After months of discussion and hard work, the Senate appears set to move forward this week with the Cybersecurity Information Sharing Act of 2015 (commonly known as CISA). As a member of the Protecting America’s Cyber Networks Coalition, we were proud to sign and submit a letter yesterday supporting CISA and committing ourselves to working with lawmakers to get cybersecurity information-sharing legislation quickly enacted. You can read that letter here. For more on the specifics of CISA and where NCTA stands on this bill, we refer you to the blog we wrote a few months ago. But in short, CISA is a law that would allow companies to share cyber threat information with each other and electronically with a civilian government portal at the Department of Homeland Security (DHS) in order to mitigate and prevent cyber attacks.
A law like CISA is born out of necessity. Last year, cybersecurity company Semantic reported that over 348 million identities were stolen. 46 percent of Americans were exposed through these data breaches. And CSIS, the Center for Strategic and International Studies, estimates the annual cost of cybercrime tops $400 billion and results in a loss in as many as 200,000 jobs. CISA is designed to not only guard the companies targeted by cyber attacks, but also protect individuals who depend on those companies to secure their personal data.
“CISA is designed to not only guard the companies targeted by cyber attacks, but also protect individuals who depend on those companies to secure their personal data.”
Needless to say, a cybersecurity bill of this stature and relevance has been met with both spirited support and concerned opposition over three Congresses. Many of the apprehensions – especially those regarding individual privacy and civil liberties– have been heard and important changes have been made to the bill to ensure it can in no way be misused as a “surveillance” bill. Its scope is extremely narrow, and specifically aimed at protecting business, individuals, and critical Internet infrastructure from malicious cyber attacks. It does this by allowing companies to share cyber threat indicators, or CTIs, with other companies and the DHS portal in real time through a mandated automated process.
As an exercise, we thought it would be helpful to illustrate how information might be shared under CISA. In doing so, we hope to reveal both the benefits of the kind of information sharing allowed with the bill as well as the strong protections built in to ensure individual liberties and privacy are not at risk.

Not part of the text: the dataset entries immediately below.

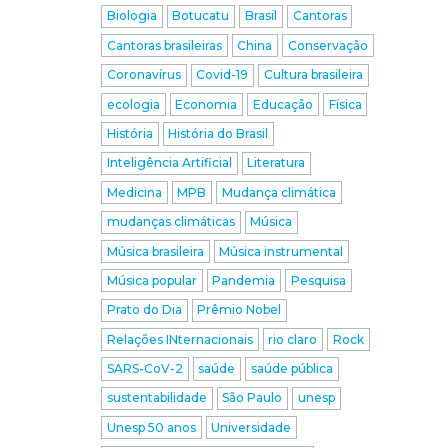
Biologia
Botucatu
Brasil
Cantoras
Cantoras brasileiras
China
Conservação
Coronavírus
Covid-19
Cultura brasileira
ecologia
Economia
Educação
Física
História
História do Brasil
Inteligência Artificial
Literatura
Medicina
MPB
Mudança climática
mudanças climáticas
Música
Música brasileira
Música instrumental
Música popular
Pandemia
Pesquisa
Prato do Dia
Prêmio Nobel
Relações INternacionais
rio claro
Rock
SARS-CoV-2
saúde
saúde pública
sustentabilidade
São Paulo
unesp
Unesp 50 anos
Universidade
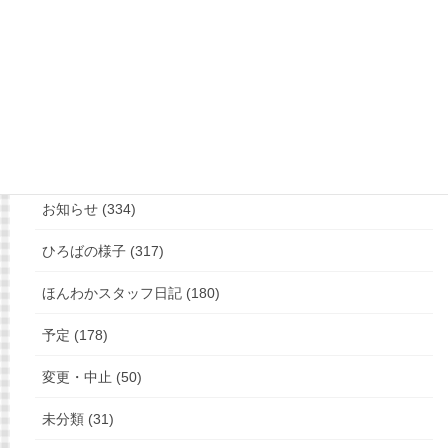
もっと見る
フォローお願いします
カテゴリー
お知らせ (334)
ひろばの様子 (317)
ほんわかスタッフ日記 (180)
予定 (178)
変更・中止 (50)
未分類 (31)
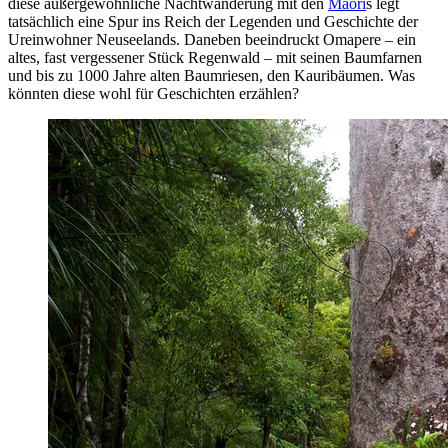
diese außergewöhnliche Nachtwanderung mit den
Maori
s legt
tatsächlich eine Spur ins Reich der Legenden und Geschichte der
Ureinwohner Neuseelands. Daneben beeindruckt Omapere – ein
altes, fast vergessener Stück Regenwald – mit seinen Baumfarnen
und bis zu 1000 Jahre alten Baumriesen, den Kauribäumen. Was
könnten diese wohl für Geschichten erzählen?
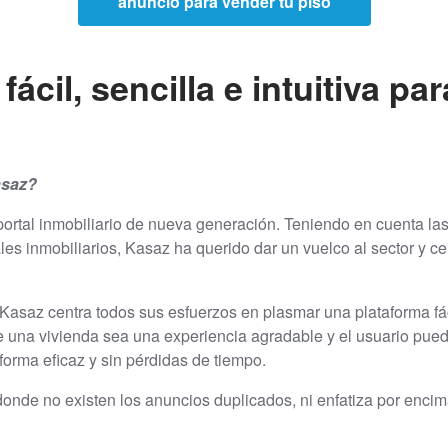
anuncio para vender tu piso
ácil, sencilla e intuitiva pa
asaz?
portal inmobiliario de nueva generación. Teniendo en cuenta las
ales inmobiliarios, Kasaz ha querido dar un vuelco al sector y c
 Kasaz centra todos sus esfuerzos en plasmar una plataforma fácil
una vivienda sea una experiencia agradable y el usuario pueda 
forma eficaz y sin pérdidas de tiempo.
donde no existen los anuncios duplicados, ni enfatiza por encim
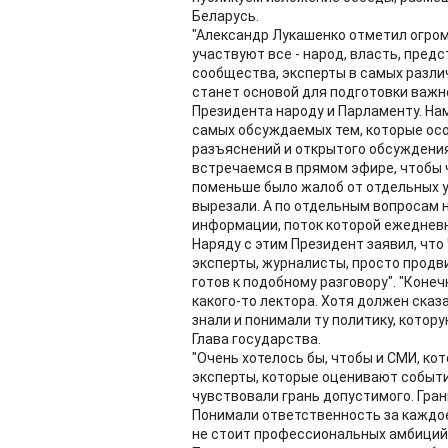
Беларусь.
"Александр Лукашенко отметил огром
участвуют все - народ, власть, пре
сообщества, эксперты в самых различ
станет основой для подготовки важн
Президента народу и Парламенту. На
самых обсуждаемых тем, которые осо
разъяснений и открытого обсуждения,
встречаемся в прямом эфире, чтобы 
поменьше было жалоб от отдельных уч
вырезали. А по отдельным вопросам 
информации, поток которой ежедневн
Наряду с этим Президент заявил, что
эксперты, журналисты, просто продв
готов к подобному разговору". "Конеч
какого-то лектора. Хотя должен сказа
знали и понимали ту политику, котору
Глава государства.
"Очень хотелось бы, чтобы и СМИ, ко
эксперты, которые оценивают событи
чувствовали грань допустимого. Гран
Понимали ответственность за каждое 
не стоит профессиональных амбиций"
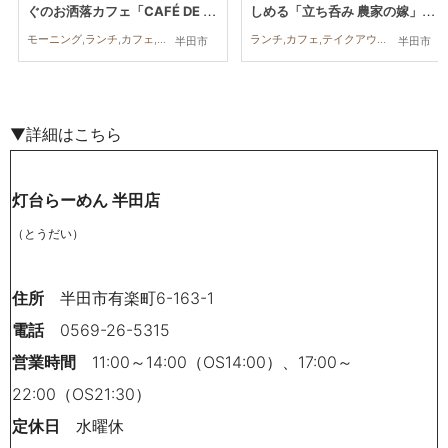
ぐのお洒落カフェ「CAFÉ DE Z
しめる「立ち呑み 農家の嫁」へ
en Style」に行ってみた
行ってみた
モーニング,ランチ,カフェ,行ってみたレポ,おひとりさま,友人,公園
ランチ,カフェ,テイクアウト,旅行,観光,行ってみたレポ
半田市
半田市
▼詳細はこちら
灯台らーめん 半田店
（とうだい）
住所
半田市有楽町6-163-1
電話
0569-26-5315
営業時間
11:00～14:00（OS14:00）、17:00～
22:00（OS21:30）
定休日
水曜休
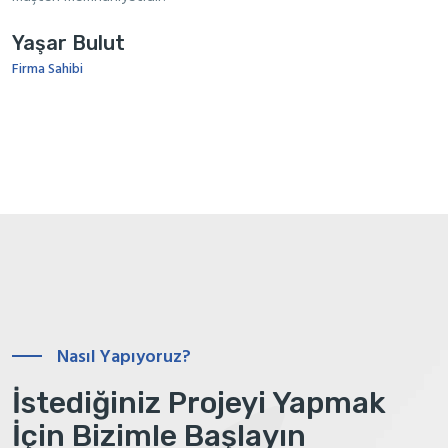
Yaşar Bulut
Firma Sahibi
Nasıl Yapıyoruz?
İstediğiniz Projeyi Yapmak
İçin Bizimle Başlayın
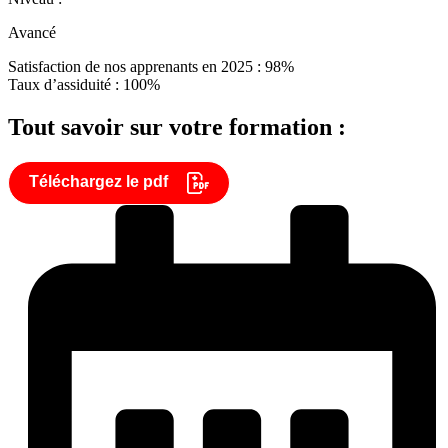
Avancé
Satisfaction de nos apprenants en 2025 : 98%
Taux d’assiduité : 100%
Tout savoir sur votre formation :
Téléchargez le pdf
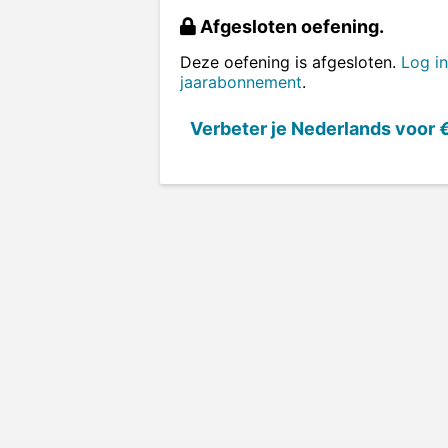
Afgesloten oefening.
Deze oefening is afgesloten.
Log in
jaarabonnement
.
Verbeter je Nederlands voor
€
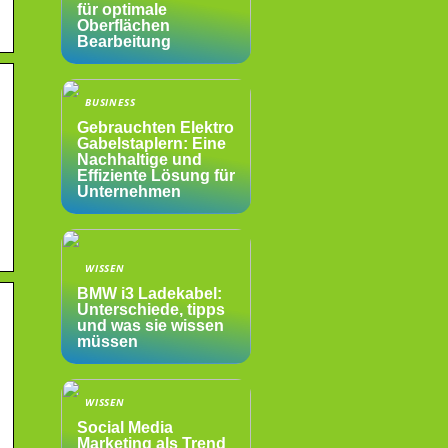
für optimale
Oberflächen
Bearbeitung
BUSINESS
Gebrauchten Elektro
Gabelstaplern: Eine
Nachhaltige und
Effiziente Lösung für
Unternehmen
WISSEN
BMW i3 Ladekabel:
Unterschiede, tipps
und was sie wissen
müssen
WISSEN
Social Media
Marketing als Trend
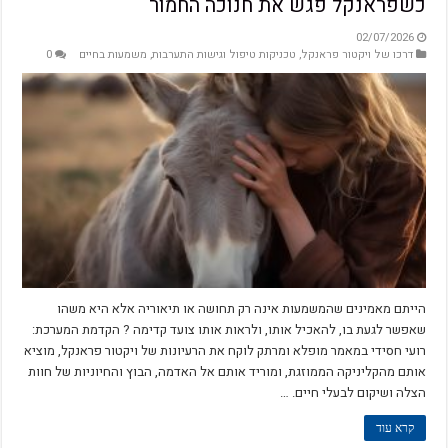
כשפראנקל פגש את חנוכה החמור
02/07/2026
דרכו של ויקטור פראנקל
,
טכניקות טיפול וגישות התערבות
,
משמעות בחיים
0
הייתם מאמינים שהמשמעות אינה רק תחושה או תיאוריה אלא היא משהו
שאפשר לגעת בו, להאכיל אותו, ולראות אותו צועד קדימה ? הקדמת המערכת:
רועי חסידי במאמר מופלא ומרתק לוקח את הרעיונות של ויקטור פראנקל, מוציא
אותם מהקליניקה הממוזגת, ומוריד אותם אל האדמה, הבוץ והחיוניות של חוות
הצלה ושיקום לבעלי חיים. …
קרא עוד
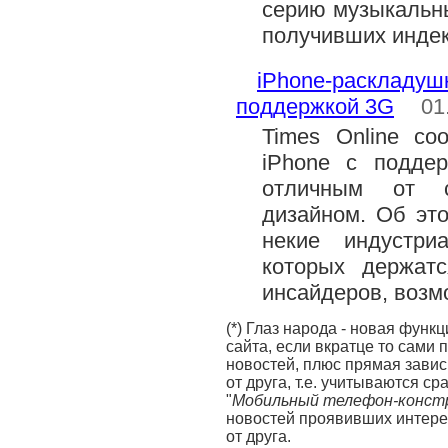
серию музыкальны
получивших индек
iPhone-раскладушк
поддержкой 3G
01
Times Online со
iPhone с подде
отличным от с
дизайном. Об эт
некие индустри
которых держат
инсайдеров, возмо
(*) Глаз народа - новая функ
сайта, если вкратце то сами
новостей, плюс прямая завис
от друга, т.е. учитываются с
"
Мобильный телефон-конст
новостей проявивших интерес
от друга.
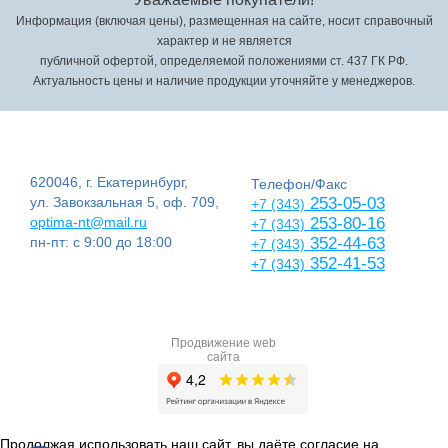
Информация (включая цены), размещенная на сайте, носит справочный
характер и не является
публичной офертой, определяемой положениями ст. 437 ГК РФ.
Актуальность цены и наличие продукции уточняйте у менеджеров.
620046, г. Екатеринбург,
Телефон/Факс
ул. Завокзальная 5, оф. 709,
253-05-03
+7 (343)
optima-nt@mail.ru
253-80-16
+7 (343)
пн-пт: с 9:00 до 18:00
352-44-63
+7 (343)
352-41-53
+7 (343)
Продвижение web
сайта
Продолжая использовать наш сайт, вы даёте согласие на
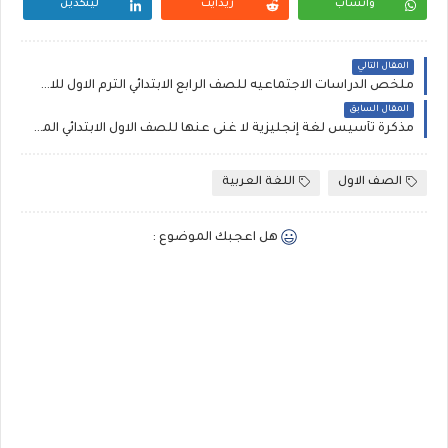
واتساب
ريدايت
لينكدين
المقال التالي
ملخص الدراسات الاجتماعيه للصف الرابع الابتدائي الترم الاول للاستاذ بدر محمد
المقال السابق
مذكرة تأسيس لغة إنجليزية لا غنى عنها للصف الاول الابتدائي المنهج الجديد.
الصف الاول
اللغة العربية
هل اعجبك الموضوع :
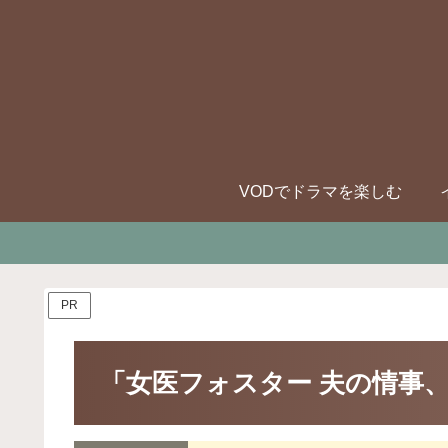
VODでドラマを楽しむ
PR
「女医フォスター 夫の情事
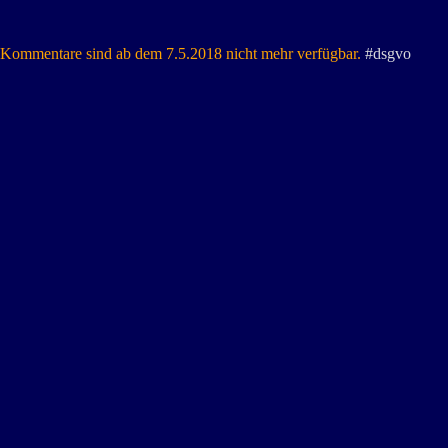
Kommentare sind ab dem 7.5.2018 nicht mehr verfügbar.
#dsgvo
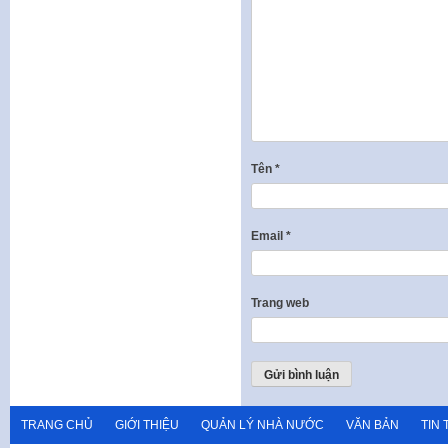
Tên
*
Email
*
Trang web
TRANG CHỦ
GIỚI THIỆU
QUẢN LÝ NHÀ NƯỚC
VĂN BẢN
TIN 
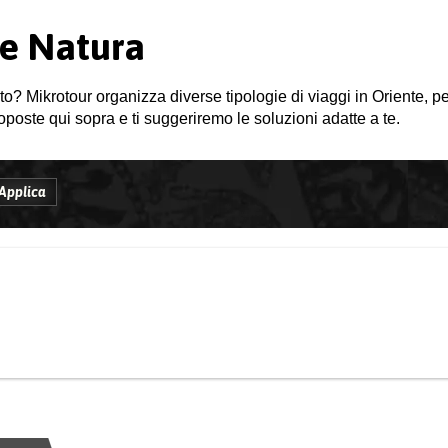
 e Natura
to? Mikrotour organizza diverse tipologie di viaggi in Oriente, per
oposte qui sopra e ti suggeriremo le soluzioni adatte a te.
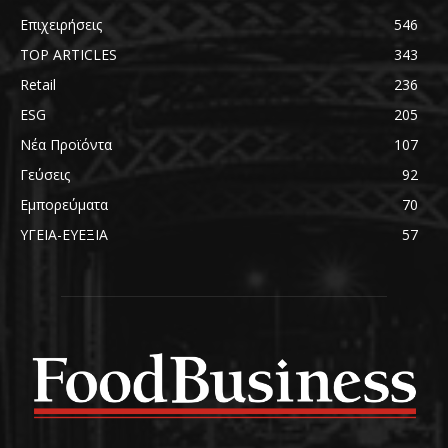
Επιχειρήσεις
546
TOP ARTICLES
343
Retail
236
ESG
205
Νέα Προϊόντα
107
Γεύσεις
92
Εμπορεύματα
70
ΥΓΕΙΑ-ΕΥΕΞΙΑ
57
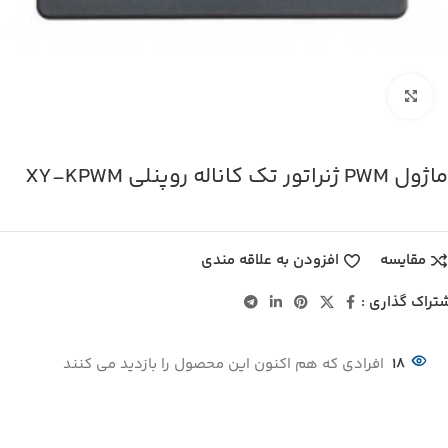
بزرگنمایی تصویر
ماژول PWM ژنراتور تک کاناله روپنلی XY-KPWM
مقایسه
افزودن به علاقه مندی
تراک گذاری :
18
افرادی که هم اکنون این محصول را بازدید می کنند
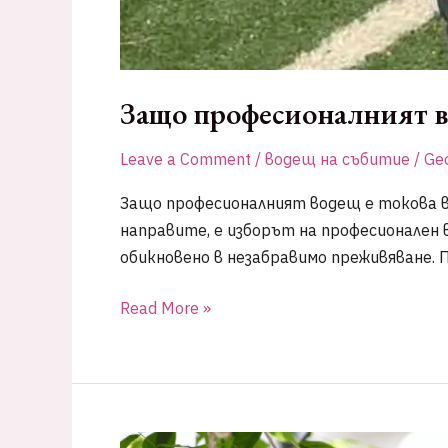
Защо професионалният в
Leave a Comment
/
водещ на събитие
/
Geo
Защо професионалният водещ е токова в
направите, е изборът на професионален в
обикновено в незабравимо преживяване. 
Защо
Read More »
професионалният
водещ
е
ключът
към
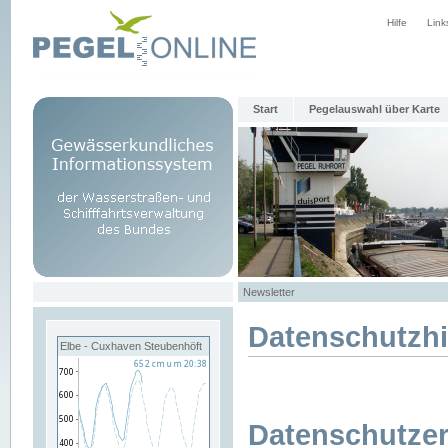
Hilfe
Link
Start
Pegelauswahl über Karte
Newsletter
Datenschutzh
Elbe - Cuxhaven Steubenhöft
Datenschutzer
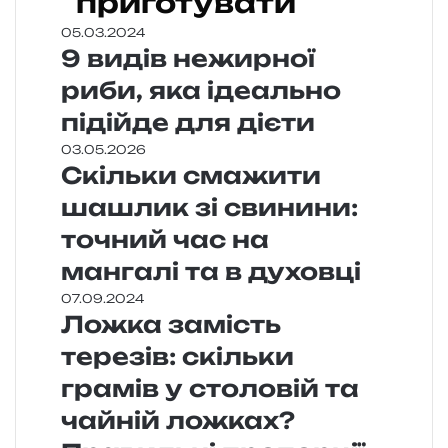
приготувати
05.03.2024
9 видів нежирної
риби, яка ідеально
підійде для дієти
03.05.2026
Скільки смажити
шашлик зі свинини:
точний час на
мангалі та в духовці
07.09.2024
Ложка замість
терезів: скільки
грамів у столовій та
чайній ложках?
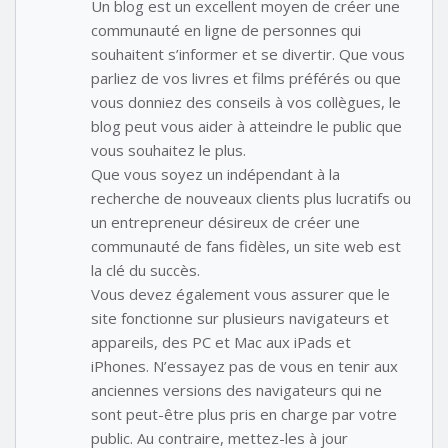
Un blog est un excellent moyen de créer une
communauté en ligne de personnes qui
souhaitent s’informer et se divertir. Que vous
parliez de vos livres et films préférés ou que
vous donniez des conseils à vos collègues, le
blog peut vous aider à atteindre le public que
vous souhaitez le plus.
Que vous soyez un indépendant à la
recherche de nouveaux clients plus lucratifs ou
un entrepreneur désireux de créer une
communauté de fans fidèles, un site web est
la clé du succès.
Vous devez également vous assurer que le
site fonctionne sur plusieurs navigateurs et
appareils, des PC et Mac aux iPads et
iPhones. N’essayez pas de vous en tenir aux
anciennes versions des navigateurs qui ne
sont peut-être plus pris en charge par votre
public. Au contraire, mettez-les à jour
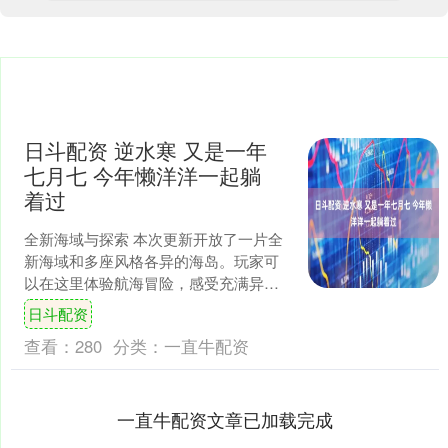
日斗配资 逆水寒 又是一年
七月七 今年懒洋洋一起躺
着过
全新海域与探索 本次更新开放了一片全
新海域和多座风格各异的海岛。玩家可
以在这里体验航海冒险，感受充满异域
情调的自然风光与人文景观。 可以在南
日斗配资
陀岛骑象赏烟花，观赏....
查看：
280
分类：
一直牛配资
一直牛配资文章已加载完成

So imagine Company X becomes a victim of a DDOS attack designed to overwhelm and crash its servers. Such an attack would wreak havoc on routine business, cause thousands of dollars in damage, and potentially expose sensitive customer data. With CISA, Company X can take what they learned about the attack (such as information about how the attack was carried out, where it came from, how Company X successfully mitigated the damage once the attack began, and other CTIs) and share it with other companies and through the automated DHS portal process allowing real-time sharing of CTIs and the defensive measures taken.
Knowledge sharing like this has the obvious benefit of potentially identifying and stopping the DDOS attackers, but it also helps prevent similar attacks in the future by allowing businesses to identify exposures and take protective measures before an attack happens. Plus, in some cases, CISA protects the companies that share data from lawsuits lobbed at them for having appropriately shared data in the first place. In short CISA helps everyone, not just Company X and its customers, reduce the frequency, damage, and data exposure of cyber attacks. Not to mention it protects critical infrastructure and individual private data.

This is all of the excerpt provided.